* **WORK ITEM**
Tally the lines in the records underneath that contain the string "DGUV", and state the figure by itself.
# # # # # # #
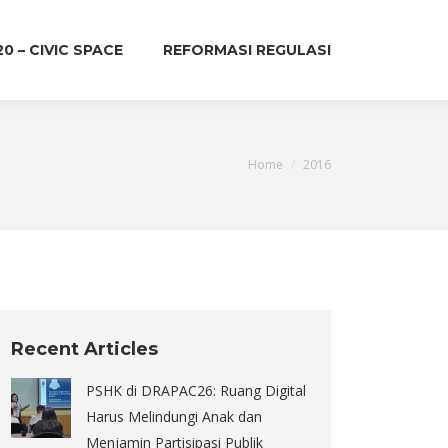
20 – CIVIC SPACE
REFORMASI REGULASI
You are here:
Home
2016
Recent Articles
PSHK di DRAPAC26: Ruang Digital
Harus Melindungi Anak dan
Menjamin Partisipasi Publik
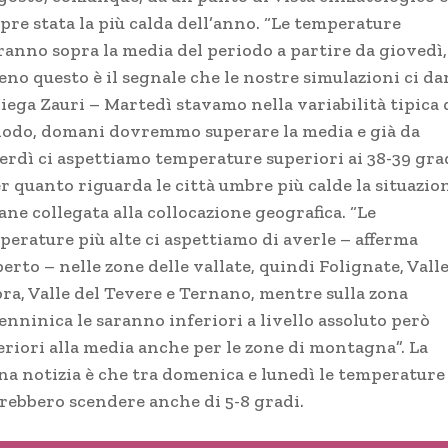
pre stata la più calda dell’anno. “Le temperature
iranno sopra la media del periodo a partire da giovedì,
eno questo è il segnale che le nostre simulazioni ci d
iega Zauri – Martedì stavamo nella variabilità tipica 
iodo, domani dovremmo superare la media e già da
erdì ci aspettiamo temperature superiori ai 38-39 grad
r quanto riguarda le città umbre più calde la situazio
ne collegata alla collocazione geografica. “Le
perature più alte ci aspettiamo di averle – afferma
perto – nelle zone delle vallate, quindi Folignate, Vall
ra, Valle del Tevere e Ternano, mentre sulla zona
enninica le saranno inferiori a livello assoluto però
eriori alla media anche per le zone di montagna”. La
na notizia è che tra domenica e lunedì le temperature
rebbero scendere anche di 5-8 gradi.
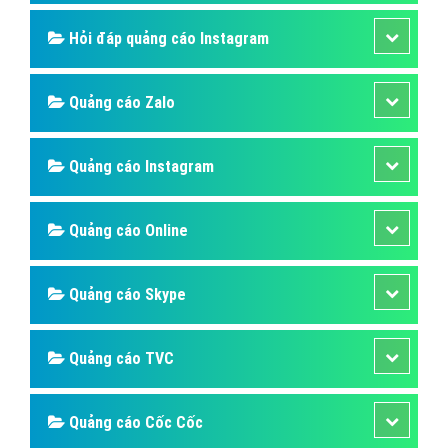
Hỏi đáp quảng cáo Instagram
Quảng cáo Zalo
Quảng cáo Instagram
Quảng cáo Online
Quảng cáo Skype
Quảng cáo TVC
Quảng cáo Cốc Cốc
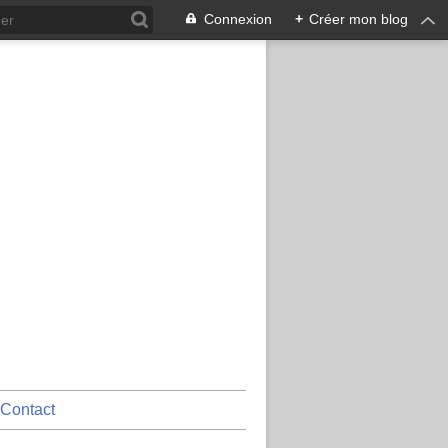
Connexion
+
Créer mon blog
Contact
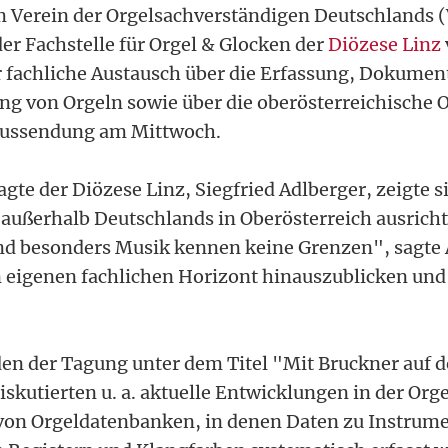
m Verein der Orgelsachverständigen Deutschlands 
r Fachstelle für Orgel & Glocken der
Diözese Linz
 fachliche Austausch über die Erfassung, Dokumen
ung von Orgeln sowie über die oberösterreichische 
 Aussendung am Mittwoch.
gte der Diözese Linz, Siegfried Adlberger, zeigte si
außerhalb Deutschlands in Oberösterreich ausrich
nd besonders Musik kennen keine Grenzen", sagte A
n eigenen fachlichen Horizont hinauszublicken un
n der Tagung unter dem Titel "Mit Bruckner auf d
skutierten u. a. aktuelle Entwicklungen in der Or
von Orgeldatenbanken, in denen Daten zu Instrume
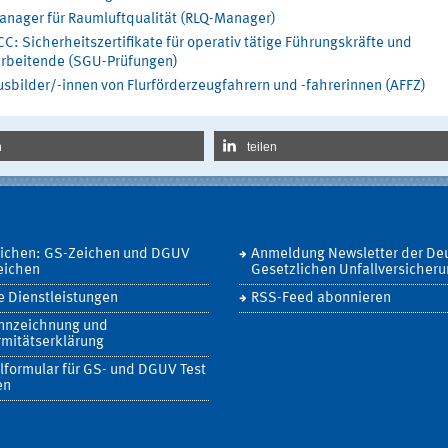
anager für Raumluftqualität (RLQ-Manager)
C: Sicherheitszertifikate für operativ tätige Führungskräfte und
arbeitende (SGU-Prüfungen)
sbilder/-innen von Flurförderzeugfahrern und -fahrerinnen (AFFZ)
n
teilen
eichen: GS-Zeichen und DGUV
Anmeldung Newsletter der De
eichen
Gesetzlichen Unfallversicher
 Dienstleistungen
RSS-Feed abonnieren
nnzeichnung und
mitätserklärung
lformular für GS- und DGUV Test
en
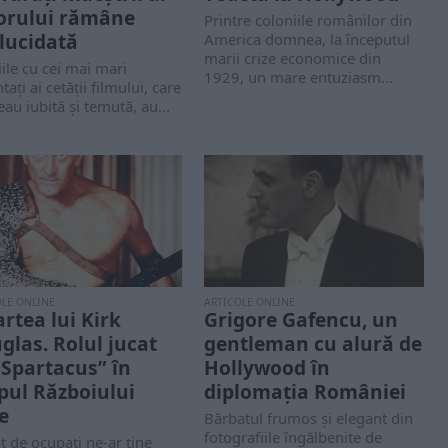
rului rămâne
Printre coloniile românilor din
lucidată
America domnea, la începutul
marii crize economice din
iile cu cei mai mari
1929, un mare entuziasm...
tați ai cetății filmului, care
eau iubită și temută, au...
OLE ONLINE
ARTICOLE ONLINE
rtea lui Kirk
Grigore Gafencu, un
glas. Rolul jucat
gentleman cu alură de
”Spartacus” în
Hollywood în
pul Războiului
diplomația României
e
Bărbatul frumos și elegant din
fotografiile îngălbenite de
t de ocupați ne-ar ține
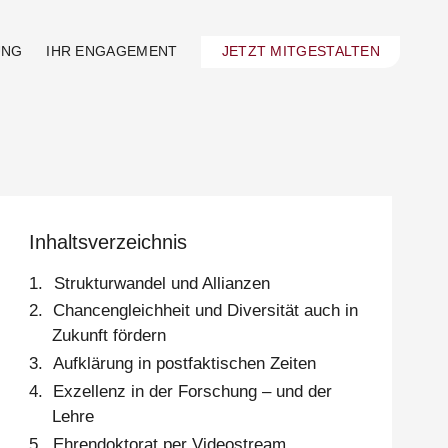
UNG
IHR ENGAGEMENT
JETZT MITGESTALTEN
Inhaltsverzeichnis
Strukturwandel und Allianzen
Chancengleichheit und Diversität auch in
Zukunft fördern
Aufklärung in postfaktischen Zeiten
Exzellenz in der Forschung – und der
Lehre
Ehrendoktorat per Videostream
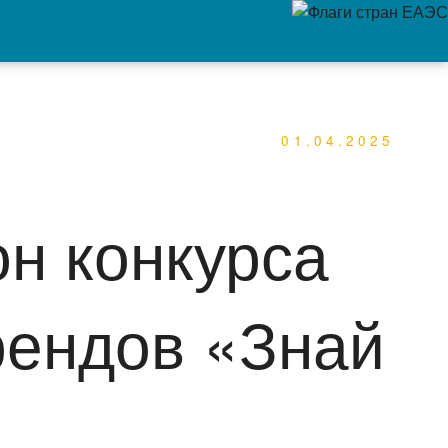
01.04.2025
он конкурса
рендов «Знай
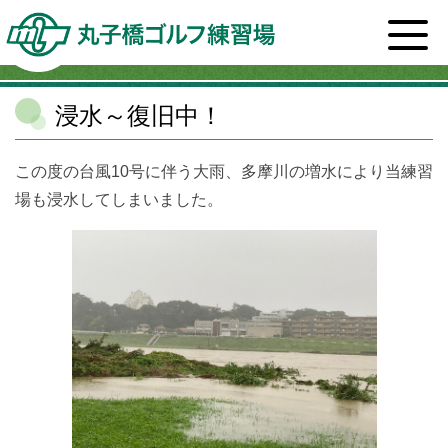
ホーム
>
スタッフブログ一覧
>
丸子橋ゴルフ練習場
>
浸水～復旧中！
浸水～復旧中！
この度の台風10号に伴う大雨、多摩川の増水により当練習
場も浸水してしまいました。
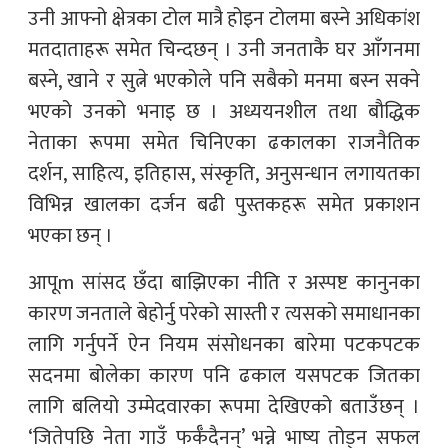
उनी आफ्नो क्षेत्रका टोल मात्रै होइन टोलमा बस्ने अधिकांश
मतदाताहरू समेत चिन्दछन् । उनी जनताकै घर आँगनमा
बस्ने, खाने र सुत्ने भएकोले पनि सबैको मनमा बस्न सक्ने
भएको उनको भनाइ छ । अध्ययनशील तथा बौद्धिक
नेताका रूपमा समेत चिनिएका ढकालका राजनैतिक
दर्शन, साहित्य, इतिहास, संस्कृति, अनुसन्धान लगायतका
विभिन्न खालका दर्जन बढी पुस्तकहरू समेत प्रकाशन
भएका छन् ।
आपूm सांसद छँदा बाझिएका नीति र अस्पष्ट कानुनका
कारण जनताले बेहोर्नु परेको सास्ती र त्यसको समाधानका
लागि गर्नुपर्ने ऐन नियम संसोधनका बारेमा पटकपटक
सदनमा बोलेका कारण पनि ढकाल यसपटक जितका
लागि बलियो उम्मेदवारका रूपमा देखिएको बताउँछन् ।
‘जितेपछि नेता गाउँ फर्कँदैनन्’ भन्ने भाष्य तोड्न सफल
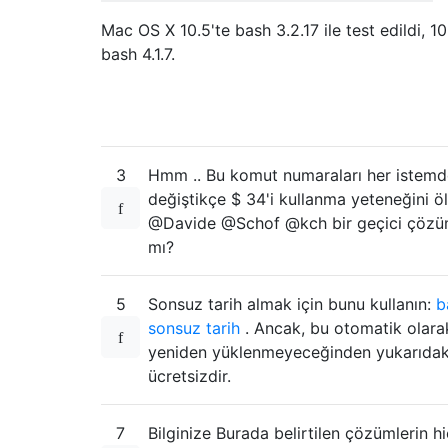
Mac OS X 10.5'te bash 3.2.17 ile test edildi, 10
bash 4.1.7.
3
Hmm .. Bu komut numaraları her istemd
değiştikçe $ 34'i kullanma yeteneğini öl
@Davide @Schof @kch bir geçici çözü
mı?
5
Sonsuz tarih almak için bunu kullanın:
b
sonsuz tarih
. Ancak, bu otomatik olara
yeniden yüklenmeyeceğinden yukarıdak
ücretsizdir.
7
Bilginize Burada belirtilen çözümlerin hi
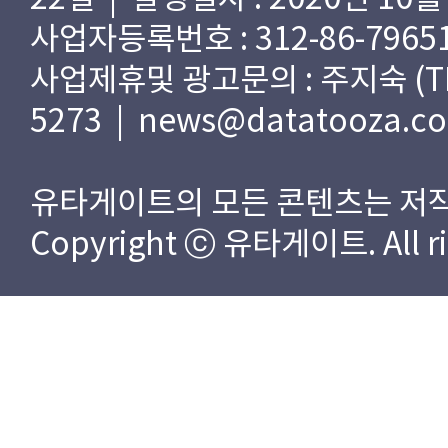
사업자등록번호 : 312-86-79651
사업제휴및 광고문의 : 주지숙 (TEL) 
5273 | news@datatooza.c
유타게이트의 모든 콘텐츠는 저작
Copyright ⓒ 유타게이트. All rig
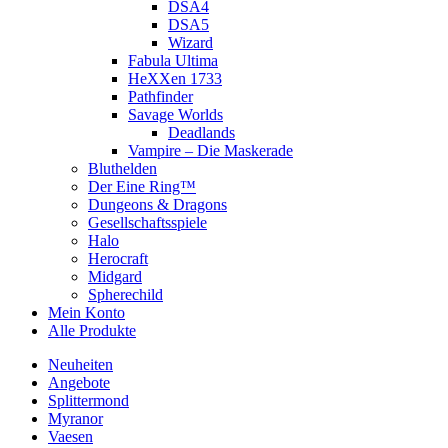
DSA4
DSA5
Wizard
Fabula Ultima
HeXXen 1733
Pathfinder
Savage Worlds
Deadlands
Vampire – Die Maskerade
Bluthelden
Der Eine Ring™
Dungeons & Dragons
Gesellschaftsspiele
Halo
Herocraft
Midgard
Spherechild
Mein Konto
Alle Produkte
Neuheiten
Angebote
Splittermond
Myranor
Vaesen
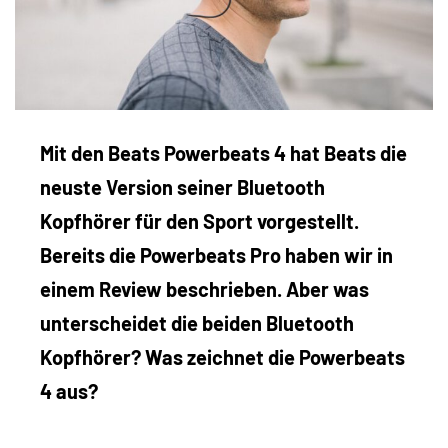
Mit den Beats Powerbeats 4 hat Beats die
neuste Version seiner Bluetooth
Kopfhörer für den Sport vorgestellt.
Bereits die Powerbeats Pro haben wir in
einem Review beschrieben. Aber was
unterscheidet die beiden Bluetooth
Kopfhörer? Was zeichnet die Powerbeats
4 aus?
# # # # # # #
* **ANSWER SPACE**
2